### [The problem]
Would you please return the lines of the material that contain the word "Nouveau"?

### [Record set]

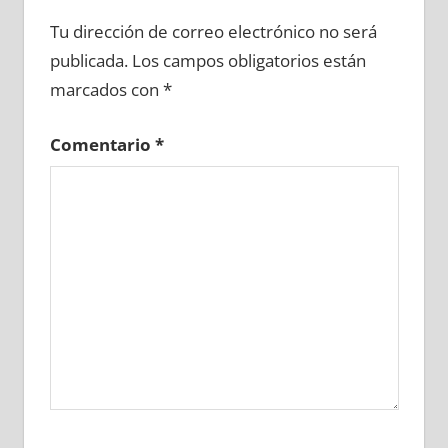
682800081
»
682800082
»
682800083
»
Tu dirección de correo electrónico no será
682800084
»
682800085
»
682800086
»
publicada.
Los campos obligatorios están
682800087
»
682800088
»
682800089
»
marcados con
*
682800090
»
682800091
»
682800092
»
682800093
»
682800094
»
682800095
»
Comentario
*
682800096
»
682800097
»
682800098
»
682800099
»
682800100
»
682800101
»
682800102
»
682800103
»
682800104
»
682800105
»
682800106
»
682800107
»
682800108
»
682800109
»
682800110
»
682800111
»
682800112
»
682800113
»
682800114
»
682800115
»
682800116
»
682800117
»
682800118
»
682800119
»
682800120
»
682800121
»
682800122
»
682800123
»
682800124
»
682800125
»
682800126
»
682800127
»
682800128
»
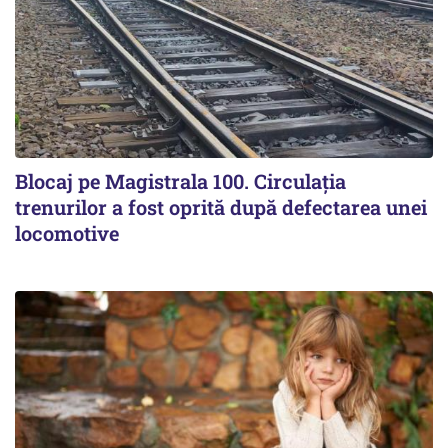
Blocaj pe Magistrala 100. Circulația
trenurilor a fost oprită după defectarea unei
locomotive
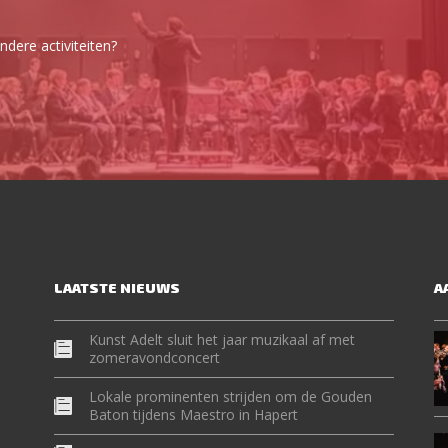
dere activiteiten?
LAATSTE NIEUWS
A
Kunst Adelt sluit het jaar muzikaal af met
zomeravondconcert
Lokale prominenten strijden om de Gouden
Baton tijdens Maestro in Hapert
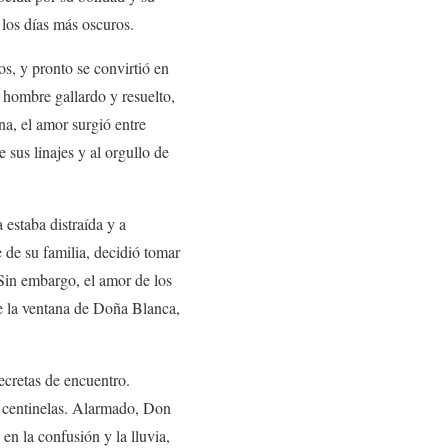
 los días más oscuros.
s, y pronto se convirtió en
n hombre gallardo y resuelto,
na, el amor surgió entre
 sus linajes y al orgullo de
 estaba distraída y a
 de su familia, decidió tomar
 Sin embargo, el amor de los
de la ventana de Doña Blanca,
ecretas de encuentro.
os centinelas. Alarmado, Don
en la confusión y la lluvia,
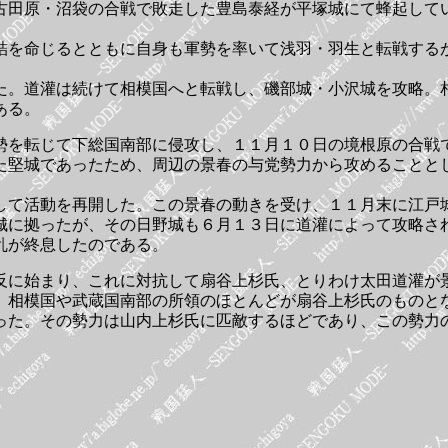
古田原・沼袋の合戦で敗走した豊島泰経が平塚城にて蜂起して
。
詰を命じるとともに自身も軍勢を率いて浅羽・羽生と転戦する
た。道灌は続けて相模国へと転戦し、磯部城・小沢城を攻略。
ある。
勢を転じて下総国南部に侵攻し、１１月１０日の境根原の合戦
た堅城であったため、周辺の景春の与党勢力から攻めることと
して活動を再開した。この景春の動きを受け、１１月末に江戸
城に拠ったが、その日野城も６月１３日に道灌によって攻略さ
乱が終息したのである。
反に始まり、これに対抗して扇谷上杉氏、とりわけ太田道灌が
、相模国や武蔵国南部の所領のほとんどが扇谷上杉氏のものと
った。その勢力は山内上杉氏に匹敵するほどであり、この勢力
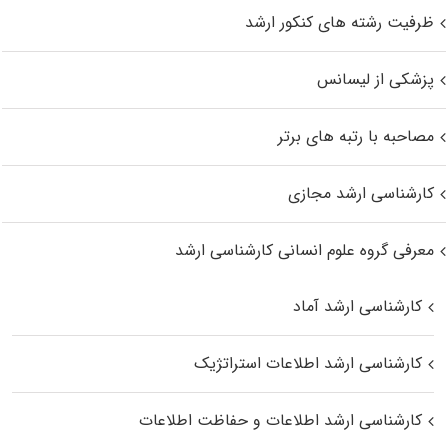
ظرفیت رشته های کنکور ارشد
پزشکی از لیسانس
مصاحبه با رتبه های برتر
کارشناسی ارشد مجازی
معرفی گروه علوم انسانی کارشناسی ارشد
کارشناسی ارشد آماد
کارشناسی ارشد اطلاعات استراتژیک
کارشناسی ارشد اطلاعات و حفاظت اطلاعات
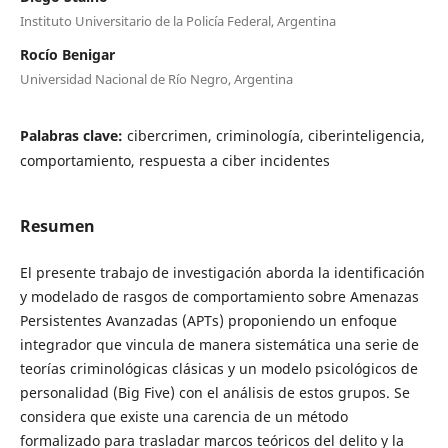
Instituto Universitario de la Policía Federal, Argentina
Rocío Benigar
Universidad Nacional de Río Negro, Argentina
Palabras clave:
cibercrimen, criminología, ciberinteligencia,
comportamiento, respuesta a ciber incidentes
Resumen
El presente trabajo de investigación aborda la identificación
y modelado de rasgos de comportamiento sobre Amenazas
Persistentes Avanzadas (APTs) proponiendo un enfoque
integrador que vincula de manera sistemática una serie de
teorías criminológicas clásicas y un modelo psicológicos de
personalidad (Big Five) con el análisis de estos grupos. Se
considera que existe una carencia de un método
formalizado para trasladar marcos teóricos del delito y la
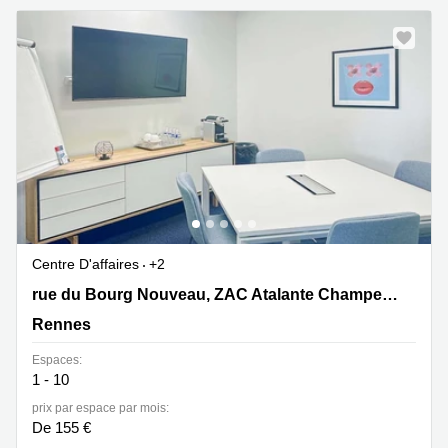
Centre D'affaires
+2
18 rue du Bourg Nouveau, ZAC Atalante Champeaux,
rue du Bourg Nouveau, ZAC Atalante Champeaux
Rennes
Rennes
Espaces:
1 - 10
prix par espace par mois:
De 155 €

### [Answer to this task]
18 rue du Bourg Nouveau, ZAC Atalante Champeaux,
rue du Bourg Nouveau, ZAC Atalante Champeaux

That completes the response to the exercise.